** Study material follows **

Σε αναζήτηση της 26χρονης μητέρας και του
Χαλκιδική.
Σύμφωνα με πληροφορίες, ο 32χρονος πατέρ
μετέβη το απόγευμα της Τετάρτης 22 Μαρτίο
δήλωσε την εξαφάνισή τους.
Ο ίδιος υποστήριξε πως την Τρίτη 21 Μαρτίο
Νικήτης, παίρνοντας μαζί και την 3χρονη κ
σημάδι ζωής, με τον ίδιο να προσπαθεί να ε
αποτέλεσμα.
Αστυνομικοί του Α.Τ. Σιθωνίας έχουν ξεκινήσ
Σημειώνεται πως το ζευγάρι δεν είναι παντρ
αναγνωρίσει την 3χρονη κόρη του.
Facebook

** End of Study material **
** Study material follows **

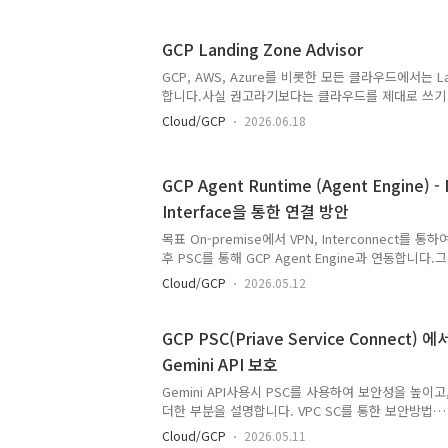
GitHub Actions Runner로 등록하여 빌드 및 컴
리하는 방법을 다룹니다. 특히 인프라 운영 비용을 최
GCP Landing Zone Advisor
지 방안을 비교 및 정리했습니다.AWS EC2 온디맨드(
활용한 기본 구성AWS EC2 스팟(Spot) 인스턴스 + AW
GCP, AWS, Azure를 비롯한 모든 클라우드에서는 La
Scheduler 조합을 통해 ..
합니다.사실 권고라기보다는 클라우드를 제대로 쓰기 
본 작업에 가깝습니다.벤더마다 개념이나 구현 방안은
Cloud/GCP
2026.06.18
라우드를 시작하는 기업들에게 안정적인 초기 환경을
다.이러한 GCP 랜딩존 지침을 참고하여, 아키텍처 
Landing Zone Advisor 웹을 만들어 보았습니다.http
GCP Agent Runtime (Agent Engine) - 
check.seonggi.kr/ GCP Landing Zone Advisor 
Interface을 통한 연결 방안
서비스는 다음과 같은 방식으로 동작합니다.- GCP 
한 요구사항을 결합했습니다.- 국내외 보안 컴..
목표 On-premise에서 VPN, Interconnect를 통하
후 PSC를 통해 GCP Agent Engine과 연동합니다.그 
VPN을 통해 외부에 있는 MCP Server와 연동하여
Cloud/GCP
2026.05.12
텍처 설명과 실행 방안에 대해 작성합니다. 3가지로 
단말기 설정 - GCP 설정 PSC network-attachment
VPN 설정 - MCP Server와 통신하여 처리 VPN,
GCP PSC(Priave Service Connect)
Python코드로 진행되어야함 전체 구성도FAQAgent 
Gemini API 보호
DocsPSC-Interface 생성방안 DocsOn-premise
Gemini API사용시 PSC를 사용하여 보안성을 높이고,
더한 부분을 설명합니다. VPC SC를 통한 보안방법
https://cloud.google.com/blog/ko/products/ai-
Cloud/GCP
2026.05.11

** End of Study material **

Task to complete ::
Gather all lines with the string "PSC를" from the data.

Answer area ::
후 PSC를 통해 GCP Agent Engine과 연동합니다.그 
Gemini API사용시 PSC를 사용하여 보안성을 높이고,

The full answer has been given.